Why a shim instead of raw tmux-over-SSH:

One SSH round-trip per turn (~50 ms over tailnet) vs ~10–20 round-trips for the granular pattern.
Argument validation lives in one place (UUID regex on turn_id, base64 for messages, fixed verb list) — easier to audit than a regex over $SSH_ORIGINAL_COMMAND matching tmux send-keys ….
mRiver-side concerns (response polling, settle delays, pane-readiness) stay on mRiver, which is where the tmux state lives. The Go service stops caring about local file polling at all.

6. Sub-design C — Service-layer integration, routing, reliability

6.1 Interface split

The current *PaliadinService becomes an interface with two implementations: LocalPaliadinService (the existing tmux code, renamed) and RemotePaliadinService (the new SSH code). Construction picks one at startup based on PALIADIN_REMOTE_HOST.

// internal/services/paliadin.go (after refactor)

type Paliadin interface {
    RunTurn(ctx context.Context, req TurnRequest) (*TurnResult, error)
    ResetSession(ctx context.Context) error
    ListRecentTurns(ctx context.Context, callerID uuid.UUID, limit int) ([]PaliadinTurn, error)
    Stats(ctx context.Context, callerID uuid.UUID) (*PaliadinStats, error)
    IsOwner(ctx context.Context, userID uuid.UUID) (bool, error)
}

// LocalPaliadinService wraps the current tmux PoC (laptop / dev path).
type LocalPaliadinService struct { /* identical to today's PaliadinService */ }

// RemotePaliadinService talks to a paliadin-shim over SSH on mRiver.
type RemotePaliadinService struct {
    db          *sqlx.DB
    users       *UserService
    sshHost     string   // 100.99.98.203
    sshPort     int      // 22022 — bypasses Tailscale SSH on :22 (see §4.5)
    sshUser     string   // m
    sshKeyPath  string   // /tmp/paliadin-id_ed25519-<rand>
    knownHosts  string   // /tmp/paliadin-known_hosts
    turnMu      sync.Mutex

    // Health-check cache.
    healthMu      sync.Mutex
    healthOK      bool
    healthCheckedAt time.Time
}

DB access (ListRecentTurns, Stats, IsOwner) is identical for both — they only read paliad.paliadin_turns.

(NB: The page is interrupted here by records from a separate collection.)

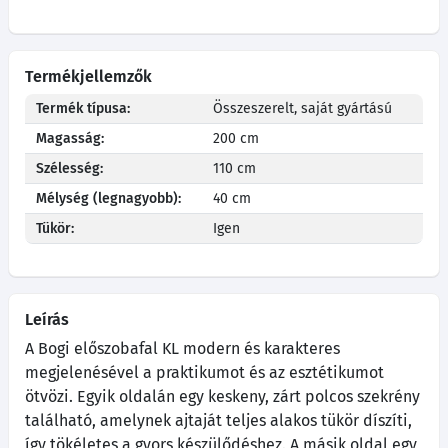
Termékjellemzők
Termék típusa:
Összeszerelt, saját gyártású
Magasság:
200 cm
Szélesség:
110 cm
Mélység (legnagyobb):
40 cm
Tükör:
Igen
Leírás
A Bogi előszobafal KL modern és karakteres
megjelenésével a praktikumot és az esztétikumot
ötvözi. Egyik oldalán egy keskeny, zárt polcos szekrény
található, amelynek ajtaját teljes alakos tükör díszíti,
így tökéletes a gyors készülődéshez. A másik oldal egy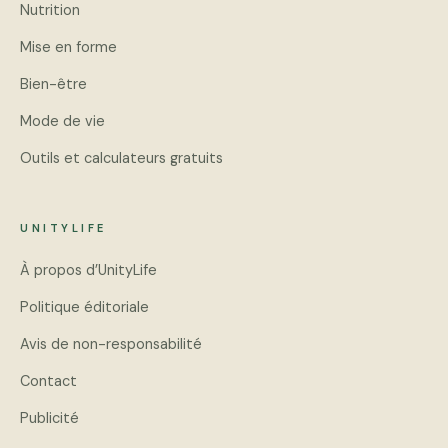
Nutrition
Mise en forme
Bien-être
Mode de vie
Outils et calculateurs gratuits
UNITYLIFE
À propos d’UnityLife
Politique éditoriale
Avis de non-responsabilité
Contact
Publicité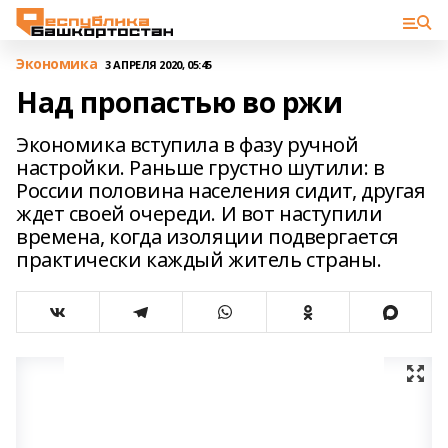
Экономика
3 АПРЕЛЯ 2020, 05:45
Над пропастью во ржи
Экономика вступила в фазу ручной
настройки. Раньше грустно шутили: в
России половина населения сидит, другая
ждет своей очереди. И вот наступили
времена, когда изоляции подвергается
практически каждый житель страны.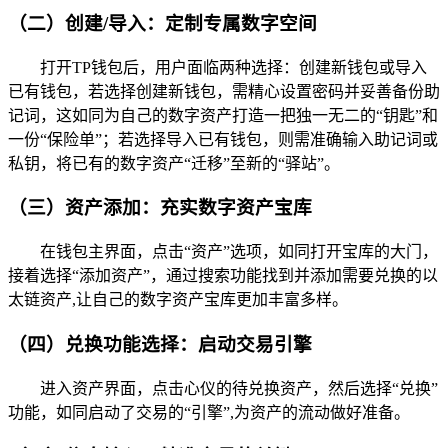
（二）创建/导入：定制专属数字空间
打开TP钱包后，用户面临两种选择：创建新钱包或导入
已有钱包，若选择创建新钱包，需精心设置密码并妥善备份助
记词，这如同为自己的数字资产打造一把独一无二的“钥匙”和
一份“保险单”；若选择导入已有钱包，则需准确输入助记词或
私钥，将已有的数字资产“迁移”至新的“驿站”。
（三）资产添加：充实数字资产宝库
在钱包主界面，点击“资产”选项，如同打开宝库的大门，
接着选择“添加资产”，通过搜索功能找到并添加需要兑换的以
太链资产,让自己的数字资产宝库更加丰富多样。
（四）兑换功能选择：启动交易引擎
进入资产界面，点击心仪的待兑换资产，然后选择“兑换”
功能，如同启动了交易的“引擎”,为资产的流动做好准备。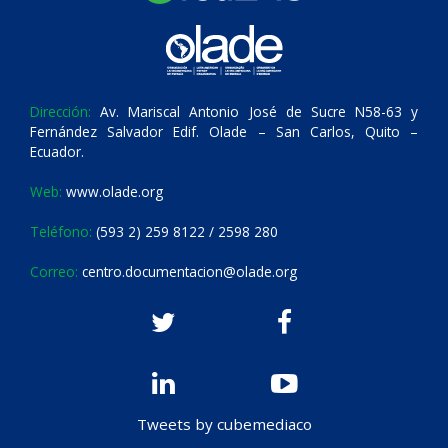
Dirección:
Av. Mariscal Antonio José de Sucre N58-63 y
Fernández Salvador Edif. Olade – San Carlos, Quito –
Ecuador.
Web:
www.olade.org
Teléfono:
(593 2) 259 8122 / 2598 280
Correo:
centro.documentacion@olade.org
Tweets by cubemediaco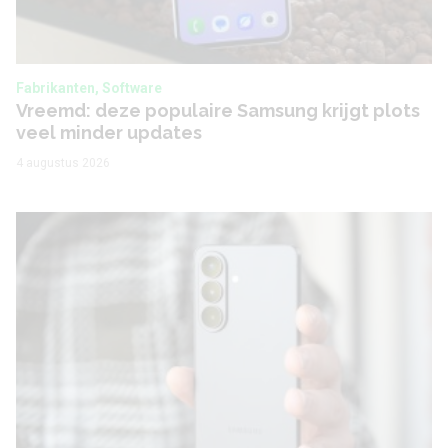
Fabrikanten, Software
Vreemd: deze populaire Samsung krijgt plots
veel minder updates
4 augustus 2026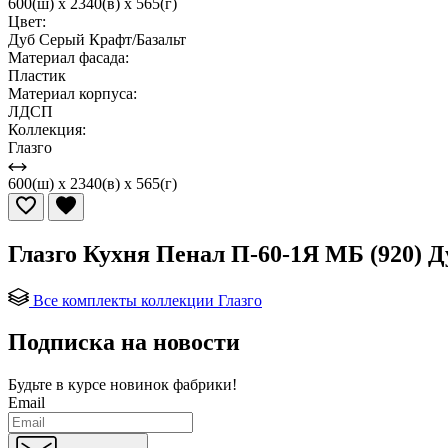
600(ш) x 2340(в) x 565(г)
Цвет:
Дуб Серый Крафт/Базальт
Материал фасада:
Пластик
Материал корпуса:
ЛДСП
Коллекция:
Глазго
600(ш) x 2340(в) x 565(г)
Глазго Кухня Пенал П-60-1Я МБ (920) 
Все комплекты коллекции Глазго
Подписка на новости
Будьте в курсе
новинок фабрики!
Email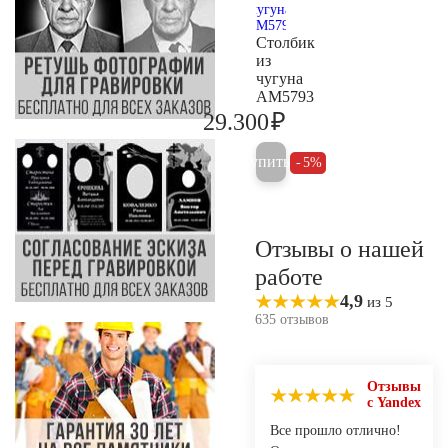
Столбик
из
чугуна
AM5793
₽
29.300
30.800
Купить
5%
Отзывы о нашей
работе
4,9
из 5
635 отзывов
Отзывы
с Yandex
Все прошло отлично!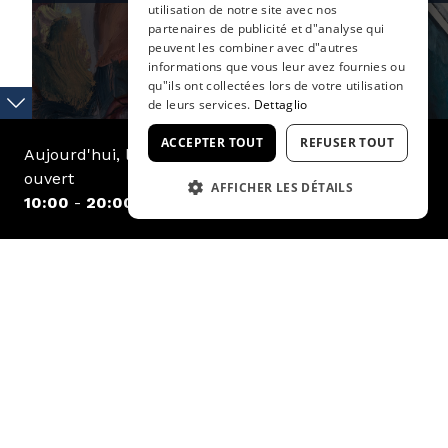
utilisation de notre site avec nos
FRENCH
partenaires de publicité et d"analyse qui
peuvent les combiner avec d"autres
informations que vous leur avez fournies ou
qu"ils ont collectées lors de votre utilisation
de leurs services.
Dettaglio
ACCEPTER TOUT
REFUSER TOUT
Aujourd'hui, le musée est
ouvert
AFFICHER LES DÉTAILS
10:00
-
20:00
STRICTEMENT NÉCESSAIRES
7/0
PERFORMANCE
HE
CIBLAGE
FONCTIONNALITÉ
28/03/26 - 22/11/26
JENNY SAVILLE A CA’ PESARO
Strictement nécessaires
Performance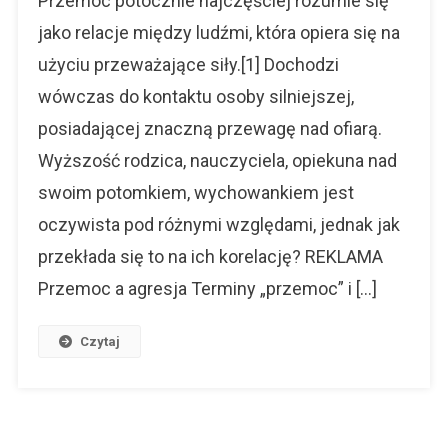
Przemoc potocznie najczęściej rozumie się
W
jako relacje między ludźmi, która opiera się na
Tworzeniu
użyciu przeważające siły.[1] Dochodzi
„dobrego
Dziecka”
wówczas do kontaktu osoby silniejszej,
posiadającej znaczną przewagę nad ofiarą.
Wyższość rodzica, nauczyciela, opiekuna nad
swoim potomkiem, wychowankiem jest
oczywista pod różnymi względami, jednak jak
przekłada się to na ich korelację? REKLAMA
Przemoc a agresja Terminy „przemoc” i […]
Czytaj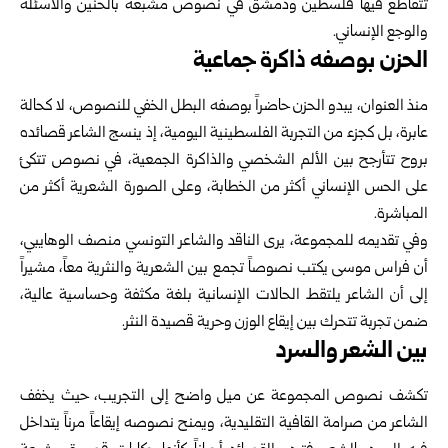
تتقاطع فيها فلسطين و
دمشق
في نصوص مشبعة بالحنين والأسئلة
والوجع الإنساني.
الحزن بوصفه ذاكرة جماعية
منذ العنوان، يبدو الحزن حاضراً بوصفه البطل الخفي للنصوص، لا كحالة
عابرة، بل كجزء من التجربة الفلسطينية اليومية، إذ ينسج الشاعر قصائده
بروح تتأرجح بين الألم الشخصي والذاكرة الجمعية، في نصوص تتكئ
على الحس الإنساني أكثر من الخطابة، وعلى الصورة الشعرية أكثر من
المباشرة.
وفي تقديمه للمجموعة، يرى الناقد والشاعر التونسي منصف الوهايبي،
أن فراس موسى يكتب نصوصاً تجمع بين الشعرية والنثرية معاً، مشيراً
إلى أن الشاعر يلتقط الحالات الإنسانية بلغة مكثفة وحساسية عالية،
ضمن تجربة تتحرك بين إيقاع الوزن وحرية قصيدة النثر.
بين الشعر والسرد
تكشف نصوص المجموعة عن ميل واضح إلى التجريب، حيث يخفف
الشاعر من صرامة القافية التقليدية، ويمنح نصوصه إيقاعاً مرناً يتداخل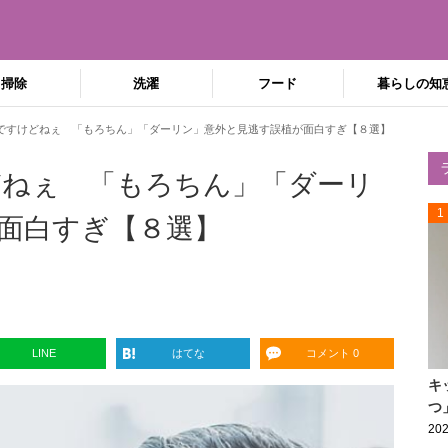
掃除
洗濯
フード
暮らしの知
ですけどねぇ 「もろちん」「ダーリン」意外と見逃す誤植が面白すぎ【８選】
どねぇ 「もろちん」「ダーリ
1
面白すぎ【８選】
LINE
はてな
コメント 0
キ
つ
202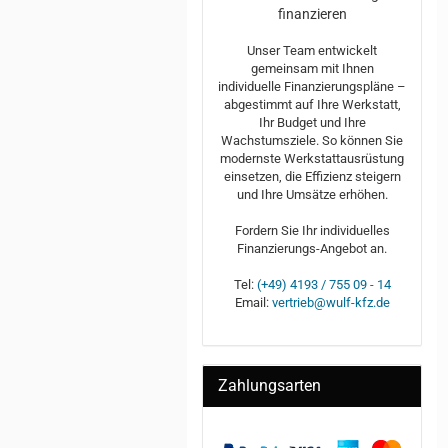
finanzieren
Unser Team entwickelt
gemeinsam mit Ihnen
individuelle Finanzierungspläne –
abgestimmt auf Ihre Werkstatt,
Ihr Budget und Ihre
Wachstumsziele. So können Sie
modernste Werkstattausrüstung
einsetzen, die Effizienz steigern
und Ihre Umsätze erhöhen.
Fordern Sie Ihr individuelles
Finanzierungs-Angebot an.
Tel:
(+49) 4193 / 755 09 - 14
Email:
vertrieb@wulf-kfz.de
Zahlungsarten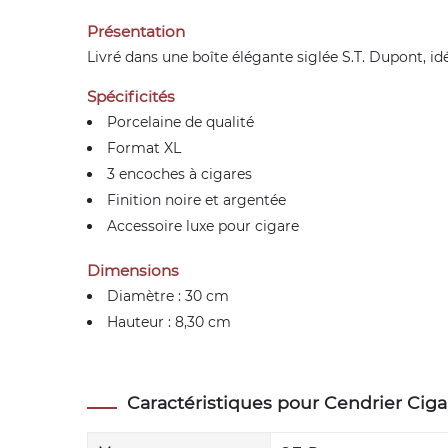
Présentation
Livré dans une boîte élégante siglée S.T. Dupont, id
Spécificités
Porcelaine de qualité
Format XL
3 encoches à cigares
Finition noire et argentée
Accessoire luxe pour cigare
Dimensions
Diamètre : 30 cm
Hauteur : 8,30 cm
Caractéristiques pour Cendrier Cig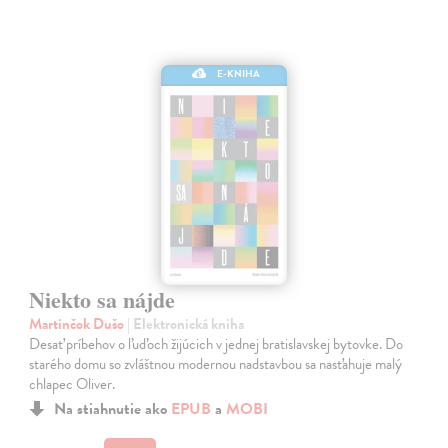
E-KNIHA
Niekto sa nájde
Martinčok Dušo
| Elektronická kniha
Desať príbehov o ľuďoch žijúcich v jednej bratislavskej bytovke. Do
starého domu so zvláštnou modernou nadstavbou sa nasťahuje malý
chlapec Oliver.
Na stiahnutie ako
EPUB
a
MOBI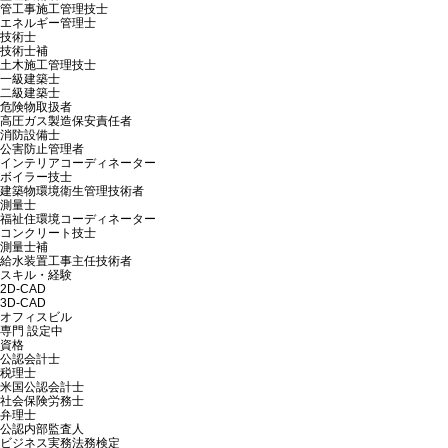
管工事施工管理技士
エネルギー管理士
技術士
技術士補
土木施工管理技士
一級建築士
二級建築士
危険物取扱者
高圧ガス製造保安責任者
消防設備士
公害防止管理者
インテリアコーディネーター
ボイラー技士
建築物環境衛生管理技術者
測量士
福祉住環境コーディネーター
コンクリート技士
測量士補
給水装置工事主任技術者
スキル・経験
2D-CAD
3D-CAD
オフィスビル
専門
設定中
資格
公認会計士
税理士
米国公認会計士
社会保険労務士
弁理士
公認内部監査人
ビジネス実務法務検定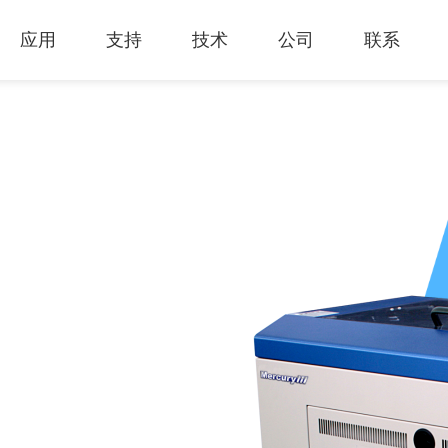
应用
支持
技术
公司
联系
热门应用
关于我们
里程
技术支持
知识专区
客户服务
Financing Serv
薄膜切割
下载专区
产品影片
成为代理商
GCC Web Sho
激光雕刻机
经营理念
全部
玻璃
产品终止政策
激光雕刻
产品咨询
GCC Club
创新技术
公司
礼赠品
过保固服务
其他问题
代理商入口
客户服务
产品
首饰
GCC 联系信息
塑料
荣誉和认证
新闻
印章
陈列展示
最新
服饰和纺织
参展
木工
了解详情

They live in a shared paliadinDB helper struct embedded in both implementations.

6.2 Wiring at startup

// cmd/server/main.go (excerpt)
var paliadin services.Paliadin
remoteHost := os.Getenv("PALIADIN_REMOTE_HOST")
switch {
case remoteHost != "":
    keyPath, err := loadPaliadinSSHKey()
    if err != nil { log.Fatalf("paliadin: load ssh key: %v", err) }
    if keyPath == "" { log.Fatalf("paliadin: PALIADIN_REMOTE_HOST set but no PALIADIN_SSH_PRIVATE_KEY") }
    knownHosts, err := loadPaliadinKnownHosts()
    if err != nil { log.Fatalf("paliadin: load known_hosts: %v", err) }
    port, _ := strconv.Atoi(cmpOr(os.Getenv("PALIADIN_REMOTE_PORT"), "22022"))
    paliadin = services.NewRemotePaliadinService(db, userSvc, services.RemotePaliadinConfig{
        SSHHost: remoteHost,
        SSHPort: port,
        SSHUser: cmpOr(os.Getenv("PALIADIN_REMOTE_USER"), "m"),
        SSHKeyPath: keyPath,
        KnownHostsPath: knownHosts,
    })
    log.Printf("paliadin: remote mode → ssh %s@%s:%d", "m", remoteHost, port)
case localTmuxAvailable():
    paliadin = services.NewLocalPaliadinService(db, userSvc, "", "")
    log.Printf("paliadin: local tmux mode")
default:
    paliadin = services.NewDisabledPaliadinService(db, userSvc)
    log.Printf("paliadin: disabled (no remote host, no local tmux)")
}

NewDisabledPaliadinService exists today implicitly via the ErrTmuxUnavailable path; making it explicit gives the constructor a clear name and the handler doesn't have to special-case nil.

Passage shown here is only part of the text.